1 - 古泉は「あらゆるゲーム」に弱いのか?
本日の団活は女性陣不在でお送りする。
ハルヒは家の用事とかでHR後早々に帰宅し、朝比奈さんは鶴屋さんと何やら約束があるのだとか。部屋の鎮守神長門はコンピ研に出張だ。
団員の過半数が欠席で、なにより朝比奈さんのお茶にもありつけない状況でこの部屋に特に用はないはずなのだが、家に帰ってどうしてもやりたいことがあるわけでもなく、すでに本能レベルにまで刷り込まれてしまった習性によって立ち寄った部室のドアを開けた先で俺と似たような境遇の男がすでにテーブルに将棋盤を広げていて、そいつの顔が俺を見るなり「お待ちしていました!」と言わんばかりのサニースマイルに切り替わったのを目視で確認してしまっては、無視して帰るには俺の中途半端なお人好し精神がちっとばかり邪魔をした。
やる前から勝敗がほぼ見えているゲームに毎回付き合う俺も大概人間ができている。
……さて本日の対戦も二枚落ちにしてやったにもかかわらず、予定調和と言うべき結末を迎えた。
団長ルール(敗者は絶対服従)に則って帰りにコンビニでジュースとコロッケでも貢がせようかと考えていると、
口だけはよく回る敗残兵がお得意の論考を始めやがった。

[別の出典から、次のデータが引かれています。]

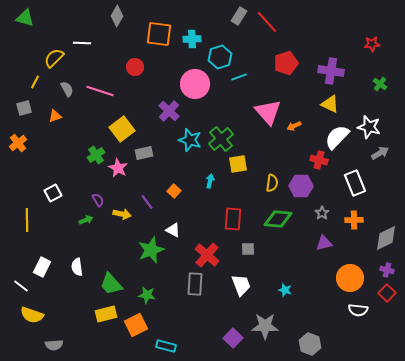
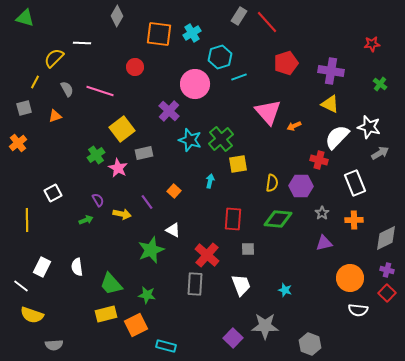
cyan cross at (192, 39): moved 6 px up; rotated 30 degrees counterclockwise
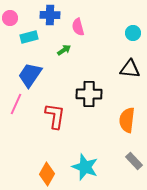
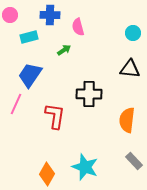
pink circle: moved 3 px up
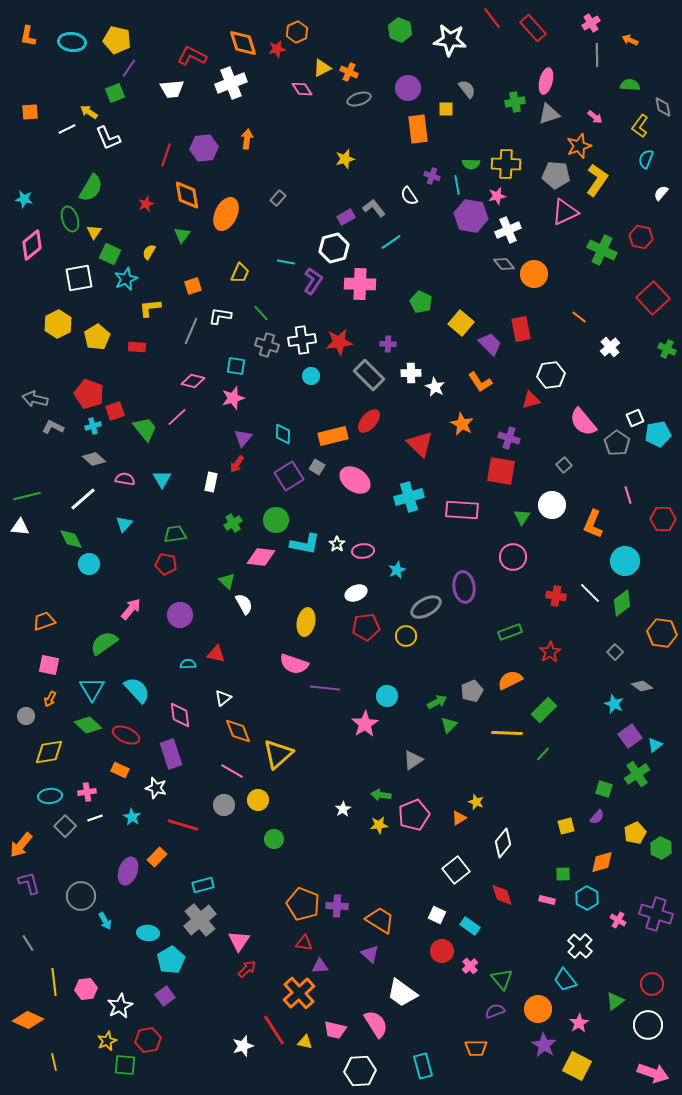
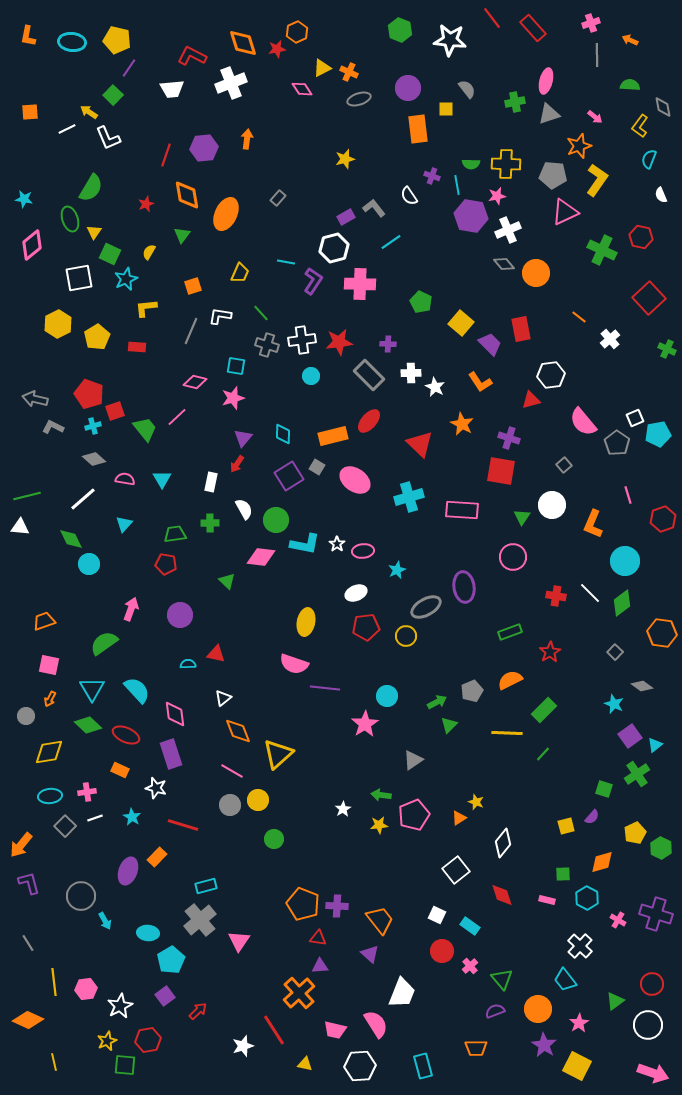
pink cross at (591, 23): rotated 12 degrees clockwise
green square at (115, 93): moved 2 px left, 2 px down; rotated 24 degrees counterclockwise
cyan semicircle at (646, 159): moved 3 px right
gray pentagon at (556, 175): moved 3 px left
white semicircle at (661, 193): moved 2 px down; rotated 63 degrees counterclockwise
orange circle at (534, 274): moved 2 px right, 1 px up
red square at (653, 298): moved 4 px left
yellow L-shape at (150, 308): moved 4 px left
white cross at (610, 347): moved 8 px up
pink diamond at (193, 381): moved 2 px right, 1 px down
red hexagon at (663, 519): rotated 20 degrees counterclockwise
green cross at (233, 523): moved 23 px left; rotated 30 degrees clockwise
white semicircle at (244, 604): moved 95 px up
pink arrow at (131, 609): rotated 20 degrees counterclockwise
pink diamond at (180, 715): moved 5 px left, 1 px up
gray circle at (224, 805): moved 6 px right
purple semicircle at (597, 817): moved 5 px left
cyan rectangle at (203, 885): moved 3 px right, 1 px down
orange trapezoid at (380, 920): rotated 20 degrees clockwise
red triangle at (304, 943): moved 14 px right, 5 px up
red arrow at (247, 969): moved 49 px left, 42 px down
white trapezoid at (402, 993): rotated 104 degrees counterclockwise
yellow triangle at (305, 1042): moved 22 px down
white hexagon at (360, 1071): moved 5 px up
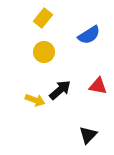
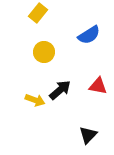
yellow rectangle: moved 5 px left, 5 px up
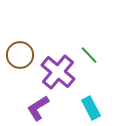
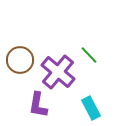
brown circle: moved 5 px down
purple L-shape: moved 3 px up; rotated 48 degrees counterclockwise
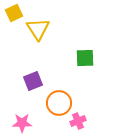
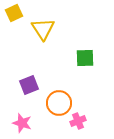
yellow triangle: moved 5 px right
purple square: moved 4 px left, 4 px down
pink star: rotated 18 degrees clockwise
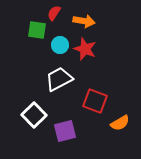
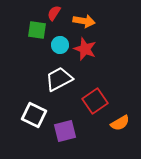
red square: rotated 35 degrees clockwise
white square: rotated 20 degrees counterclockwise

こいつはどうしてこう理屈をこね回すのが好きなのかね。つまらんくだらんうざいと思いつつも、つい聞いちまう俺も俺だが……。
今回の古泉の無駄話はこんな感じである。
***
- 古泉
- ………投了です。
- キョン
- だいぶ前の手から勝敗は見えてた気がするが、諦めが悪いなお前も。
- 古泉
- はあ……上手くいかないものですね。
- キョン
- 特進クラス所属で、最新刊じゃ機関の首魁説に未来に対する脅威説まで飛び出したお前が、なんだってこんなにゲームだけは全面的にダメダメなのかね。なにか呪いでもかかってんのか?
- 古泉
- おっと、『全面的に』という部分は否定させていただきますよ。
僕があなたを相手に連戦連敗を喫しているのは、特定分野のゲームだけです。
- キョン
- なんだその特定分野ってのは。おまえはありとあらゆるゲームにズタボロという印象があるが。『全てのゲームに負ける男』って二つ名も持ってるだろう。
- 古泉
- それは『涼宮ハルヒちゃんの憂鬱』の方でしょう。あと『あらゆるゲームにズタボロ』という印象は二次創作の読み過ぎではないですかね。
- キョン
- そうかなあ。
- 古泉
- ゲームはゲームでもスポーツライクなものは、あなたより好成績です。たとえばアニメの『エンドレスエイト』ですが、ボウリングはご覧の通りのスコアです。
- キョン
- ……長門……遊んでるよなこれは……。
- 古泉
- 宇宙人なりのギャグなんでしょうかこのスコアは……。って長門さんじゃなくて僕のところ見てくださいよ。
- キョン
- え、あ、ああ。……確かにストライクもけっこうあるし、一投で倒すピンの数が多いな。だがそのぶん1,2ピン残しちまって、それを二投目でスペアにできてないあたりが詰めの甘いお前らしい。
- 古泉
- あなたはストライクこそ二回ですが、全体的にチクチク稼ぐという実にらしいスコアですね。
- キョン
- 余計なお世話だ。
- 古泉
- 他には『射手座の日』でも、僕はこの手のゲームに不慣れと言いつつ特にみなさんの足を引っ張ってはいません。少なくともあなたと同等レベルの戦力として扱われています。
- キョン
- 突撃バカのハルヒよりはよくやってたな。
「これは難しいですね。まあ僕がこの手のゲームに不慣れなせいかもしれませんが。シンプルですがマニアックな操作性です」
―射手座の日 p136
〈キョン艦隊〉と〈古泉くん艦隊〉の間に割って入ろうとする〈ハルヒ☆閣下☆艦隊〉を、俺と古泉は小魚の群れ並みに瞬時の連携で押し留めようとした。